Personal information
- Date of birth: 31 May 1996 (age 30)
- Place of birth: Lycksele, Sweden
- Height: 1.80 m (5 ft 11 in)
- Position: Striker

Team information
- Current team: FC Stockholm
- Number: 11

Youth career
- Alby IF
- –2015: Djurgårdens IF

Senior career*
- Years: Team / Apps / (Gls)
- 2015: → Huddinge IF (loan)
- 2016–2017: Åtvidabergs FF / 41 / (1)
- 2018: Arameisk-Syrianska IF / 29 / (2)
- 2019–2020: IFK Haninge / 54 / (22)
- 2021–2024: IF Brommapojkarna / 82 / (27)
- 2024: Start / 7 / (0)
- 2024–: FC Stockholm / 44 / (4)

International career
- 2012–2013: Sweden U17 / 10 / (0)
- 2016: Sweden U19 / 1 / (0)

= Marijan Ćosić =

Swedish footballer

Marijan Ćosić (born 31 May 1996) is a Swedish footballer who plays as a forward for Ettan-Norra side FC Stockholm.

==Career==
Ćosić started his youth career with local club Alby IF, and was picked up by one of the major Stockholm clubs Djurgårdens IF. Ćosić captained their youth teams, among others in the 2019 U19 Cup final which Djurgården lost to IFK Göteborg. He was also a Sweden youth international. He was not offered a senior contract at Djurgården and joined Åtvidabergs FF in the 2016 Superettan, prolonging his contract until the end of 2017.

He left Superettan for Division 1 club Arameisk-Syrianska IF in 2019, and took another step down to Division 2's IFK Haninge in 2019. However, Haninge won promotion, and Ćosić' goalscoring form started picking up in the 2020 Ettan, where he scored 18 league goals. As a reason for his success, he cited "hundreds of extra training sessions". He was nominated for the Ettan Midfielder of the Year award of 2020, which was ultimately bestowed upon Marko Nikolic.

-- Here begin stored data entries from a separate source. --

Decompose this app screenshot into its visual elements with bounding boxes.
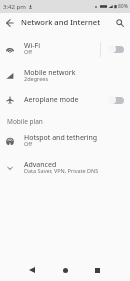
staticText: Off bbox=[24, 48, 33, 55]
button[interactable]: Advanced bbox=[0, 155, 130, 181]
staticText: Advanced bbox=[24, 160, 57, 170]
button[interactable]: Back bbox=[22, 260, 42, 280]
button[interactable]: Toggle bbox=[108, 95, 124, 105]
button[interactable]: Recents bbox=[87, 260, 107, 280]
button[interactable]: Toggle bbox=[108, 44, 124, 54]
button[interactable]: Home bbox=[55, 260, 75, 280]
button[interactable]: Aeroplane mode bbox=[0, 87, 130, 113]
staticText: Hotspot and tethering bbox=[24, 133, 98, 143]
staticText: Off bbox=[24, 140, 33, 147]
staticText: Aeroplane mode bbox=[24, 95, 79, 105]
staticText: Network and Internet bbox=[21, 17, 101, 27]
button[interactable]: Search bbox=[112, 15, 128, 31]
staticText: 2degrees bbox=[24, 75, 49, 82]
button[interactable]: Back bbox=[2, 15, 18, 31]
staticText: Data Saver, VPN, Private DNS bbox=[24, 167, 99, 174]
button[interactable]: Hotspot and tethering bbox=[0, 128, 130, 154]
staticText: 80% bbox=[118, 3, 128, 10]
button[interactable]: Wi-Fi bbox=[0, 36, 130, 62]
staticText: Mobile plan bbox=[7, 117, 43, 126]
staticText: Mobile network bbox=[24, 68, 76, 78]
button[interactable]: Mobile network bbox=[0, 63, 130, 89]
staticText: 3:42 pm bbox=[3, 3, 26, 11]
staticText: Wi-Fi bbox=[24, 41, 41, 51]
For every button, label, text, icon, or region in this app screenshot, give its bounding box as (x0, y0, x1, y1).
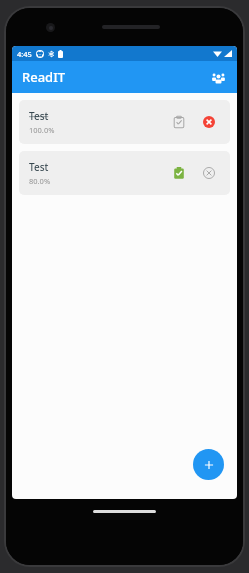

Expressen wrote about significant interest from second-tier clubs, but Ćosić instead joined third-tier team IF Brommapojkarna. With BP he won back-to-back promotions from the 2021 Ettan and 2022 Superettan, reaching the 2023 Allsvenskan. Ćosić made his Allsvenskan debut against Djurgården in April 2023.

In March 2024, Ćosić joined Norwegian First Division club Start.

On 9 July 2024, Ćosić joined Ettan-Norra side FC Stockholm Internazionale.